Cheney School

Cheney School

Year 8 Classics Dionysia Festival

Year 8 Classics Dionysia Festival

Year Eight Classics students put on a Dionysia Festival

Our third annual Dionysia Festival took place on 7 June at Corpus Christi  College's beautiful Auditorium.

Year Eight Classics students performed plays written by the ancient Greek comic playwright Aristophanes, who lived and wrote in Athens in the fifth century BC. They picked their favourite scenes from four of his plays, Frogs, Birds, Peace and Clouds, and designed their own costumes, props and set, as well as making short video trailers and posters. They also adapted the scripts to include references to contemporary politics and events. This year, to commemorate 100 years since women were able to vote in a general election for the first time in Britain, the groups adapted their plays to make reference in some way to women’s suffrage. You can watch the students’ trailers, see their posters, outlines and more on their class blog at

The Festival was opened by Professor Fiona Macintosh (Professor of Classical Reception, Fellow of St Hilda's College and Director of the Archives of Greek and Roman Drama (APGRD))  who spoke about how Aristophanes had been used by the suffrage activists of the time to illustrate their arguments, and how Aristophanes' plays are always exploring the ways in which men and women interact with one another in society, as well as in the home.

The Year Eights then performed their varied and imaginative scenes. The groups had found all sorts of clever ways to bring in the theme of suffrage, as well as to update the plays more generally. In one version of 'Clouds', the figure Socrates, who runs his own thinkery, was replaced by Emmeline Pankhurst, and in a version of 'Frogs', where the god Dionysus complains that the city doesn't have any good poets anymore and goes to Hades to bring one back, the students updated this so that a suffragette goes to Hades to bring back the best activist! In the play 'Peace', Donald Trump had a starring role before being destroyed by a missile of his own making...

After some refreshments, we were very fortunate to have a short performance by storyteller Ben Haggarty, who gave a gripping rendition of the myth of Actaeon and Artemis.
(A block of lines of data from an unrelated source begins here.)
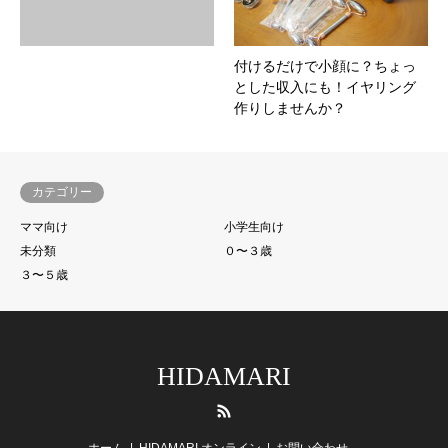
付けるだけで小顔に？ちょっ
とした収入にも！イヤリング
作りしませんか？
カテゴリー
ママ向け
小学生向け
未分類
０〜３歳
３〜５歳
HIDAMARI
RSS
ホーム
HIDAMARI オンライン
お問い合わせ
Professor Fiona Macintosh and Dr Marchella Ward (Archivist at the APGRD) then announced the winners of various categories, including best actor, best adaptation and best overall play, amongst others.

The plays were filmed by Qasim Alli, Classics Outreach Officer from the University of Oxford, so that they can be put into the University's Archives of Greek and Roman Drama.

The Year Eights did a wonderful job of performing, and had put an impressive amount of detail and creativity into their whole productions, from props to trailers!

We would like to thank Corpus Christi College for letting us use their auditorium, Professor Fiona Macintosh, Director of the Archive of Performances of Greek and Roman Drama (APGRD) and Fellow of St Hilda’s College, for opening the event and judging, and Dr Marchella Ward, Archivist and Researcher at the APGRD, for IT and Technical Support, and for judging and providing feedback.